1. uznaje za niedozwolone i zakazuje pozwanemu wykorzystywania w obrocie z konsumentami postanowienia wzorca umowy o treści:

"Uwaga! Informacja o rozpatrzeniu reklamacji-osobiście w sklepie";

2. nakazuje pobrać od pozwanego na rzecz Skarbu Państwa (Kasa Sądu Okręgowego w Warszawie), tytułem nieuiszczonej opłaty od pozwu, od której powód był zwolniony, kwotę 600 (sześćset) złotych;

3. zarządza publikację prawomocnego wyroku w Monitorze Sądowym i Gospodarczym na koszt strony pozwanej

UZASADNIENIE

Pozwem z dnia 2011-12-08 powód – Powiatowy Rzecznik Konsumentów w T. - domagał się uznania za niedozwolone i zakazania wykorzystywania w obrocie z konsumentami postanowienia o treści:

"Uwaga! Informacja o rozpatrzeniu reklamacji – osobiście w sklepie"

zawartego we wzorcu umowy "Zgłoszenie reklamacyjne", którym posługuje się pozwany – A. K. - prowadzący działalność gospodarczą pod nazwą (...). Nadto wniósł o zasądzenie kosztów procesu.

W ocenie powoda wskazane postanowienie wzorca umowy stanowi niedozwoloną klauzulę, gdyż jest sprzeczne z dobrymi obyczajami i rażąco narusza interesy konsumentów. Wypełniałoby tym hipotezę art. 385[1] § 1 kc, zgodnie z którym niedozwolonymi są postanowienia umowy zawieranej z konsumentem, nieuzgodnione z nim indywidualnie, jeżeli kształtują jego prawa i obowiązki w sposób sprzeczny z dobrymi obyczajami, rażąco naruszając jego interesy – z wyłączeniem postanowień określających główne świadczenia stron, w tym cenę lub wynagrodzenie, jeżeli zostały sformułowane w sposób jednoznaczny. Zdaniem powoda stosując kwestionowany zapis, pozwany przerzuca na konsumentów obowiązek zapoznania się ze stanowiskiem przedsiębiorcy odnośnie rozpatrzenia zgłoszenia reklamacyjnego, przy jednoczesnym zwolnieniu się z obowiązku dotrzymania ustawowego 14 dniowego terminu na ustosunkowanie się do żądania reklamacyjnego. Ponadto powołał się na podobne klauzule już istniejące w rejestrze postanowień wzorców umownych uznanych za niedozwolone, prowadzonym przez Prezesa Urzędu Ochrony Konkurencji i Konsumentów.

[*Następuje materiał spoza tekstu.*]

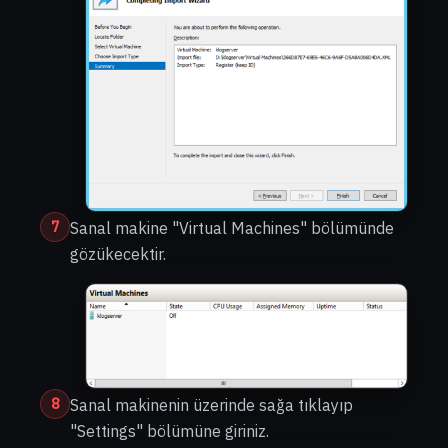
7
Sanal makine "Virtual Machines" bölümünde
gözükecektir.
8
Sanal makinenin üzerinde sağa tıklayıp
"Settings" bölümüne giriniz.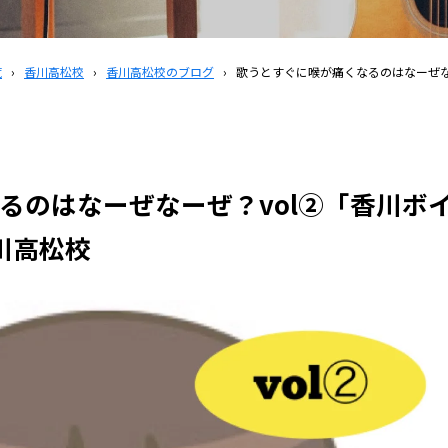
覧
›
香川高松校
›
香川高松校のブログ
›
歌うとすぐに喉が痛くなるのはなーぜなー
るのはなーぜなーぜ？vol②「香川ボ
香川高松校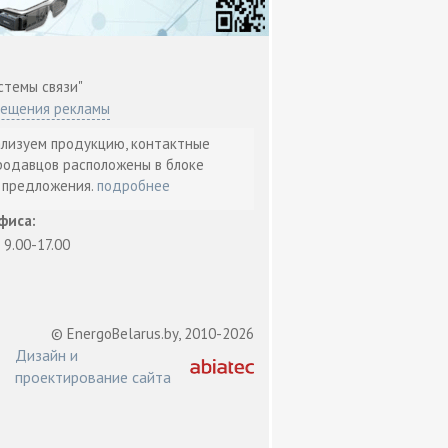
стемы связи"
мещения рекламы
ализуем продукцию, контактные
родавцов расположены в блоке
т предложения.
подробнее
фиса:
: 9.00-17.00
© EnergoBelarus.by, 2010-2026
Дизайн и
проектирование сайта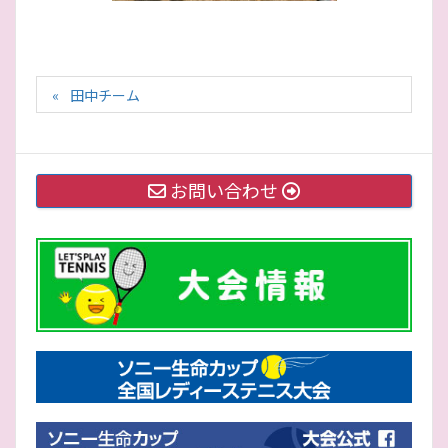
田中チーム
お問い合わせ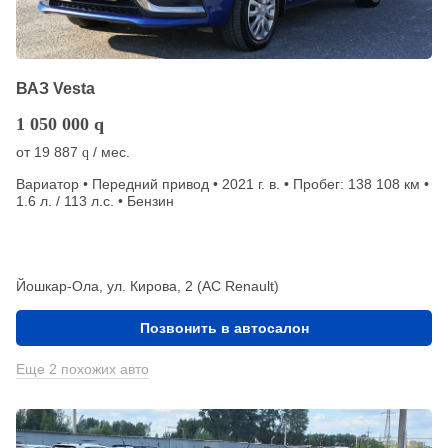
ВАЗ Vesta
1 050 000
q
от
19 887
/ мес.
q
Вариатор • Передний привод • 2021 г. в. • Пробег: 138 108 км •
1.6 л. / 113 л.с. • Бензин
Йошкар-Ола, ул. Кирова, 2 (АС Renault)
Позвонить в автосалон
Еще 2 похожих авто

Pozwany przyznał, że stosował przedmiotowe postanowienie w obrocie z konsumentami i że stosowania go zaprzestał dopiero po otrzymaniu odpisu pozwu.

Niezależnie od tego, podniósł, iż klienci każdorazowo dobrowolnie składali oświadczenie, że decyzję sprzedawcy w sprawie zgłoszenia reklamacyjnego odbiorą osobiście w sklepie.

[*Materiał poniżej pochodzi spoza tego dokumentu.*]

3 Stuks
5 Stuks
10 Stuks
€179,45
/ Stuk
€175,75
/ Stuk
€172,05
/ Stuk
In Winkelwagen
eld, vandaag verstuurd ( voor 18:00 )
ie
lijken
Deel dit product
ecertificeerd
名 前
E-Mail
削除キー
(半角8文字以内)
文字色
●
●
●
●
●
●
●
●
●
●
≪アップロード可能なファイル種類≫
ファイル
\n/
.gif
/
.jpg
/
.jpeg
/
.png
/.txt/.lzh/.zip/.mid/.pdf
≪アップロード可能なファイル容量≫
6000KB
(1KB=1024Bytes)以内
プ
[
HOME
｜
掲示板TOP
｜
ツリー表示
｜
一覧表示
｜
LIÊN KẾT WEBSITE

Sąd Okręgowy ustalił następujący stan faktyczny:

Pozwany prowadzi działalność gospodarczą polegającą m. in. na sprzedaży obuwia. W ramach tej działalności, w dacie wniesienia pozwu, posługiwał się w obrocie wzorcem umowy pt. „Zgłoszenie reklamacyjne”, zawierającym postanowienie, do którego nawiązuje żądanie pozwu, tj.:

"Uwaga! Informacja o rozpatrzeniu reklamacji – osobiście w sklepie".

Powyższe okoliczności były między stronami bezsporne. Pozwany nie zaprzeczył prawdziwości wzorca, ani treści kwestionowanego pozwem zapisu. Art. 230 kpc stanowi, że gdy strona nie wypowie się co do twierdzeń strony przeciwnej o faktach, sąd, mając na uwadze wyniki całej rozprawy, może fakty te uznać za przyznane. Za podstawę ustalenia stanu faktycznego Sąd przyjął zatem wzajemnie niekwestionowane twierdzenia stron, kierując się zasadą wyrażoną w art. 230 kpc.

Sąd Okręgowy zważył, co następuje:

Przechodząc do oceny postanowień wzorca pod kątem ich niedozwolonego charakteru, wskazać należy, co następuje. Stosownie do treści art. 385[1] §1 kc, aby uznać dane postanowienie umowne za niedozwolone musi ono spełniać cztery przesłanki tj.: (I) postanowienie nie zostało indywidualnie uzgodnione z konsumentem, (II) ukształtowane przez postanowienie prawa i obowiązki konsumenta pozostają w sprzeczności z dobrymi obyczajami, (III) powyższe prawa i obowiązki rażąco naruszają interesy konsumenta oraz (IV) postanowienie umowy nie dotyczy sformułowanych w sposób jednoznaczny głównych świadczeń stron.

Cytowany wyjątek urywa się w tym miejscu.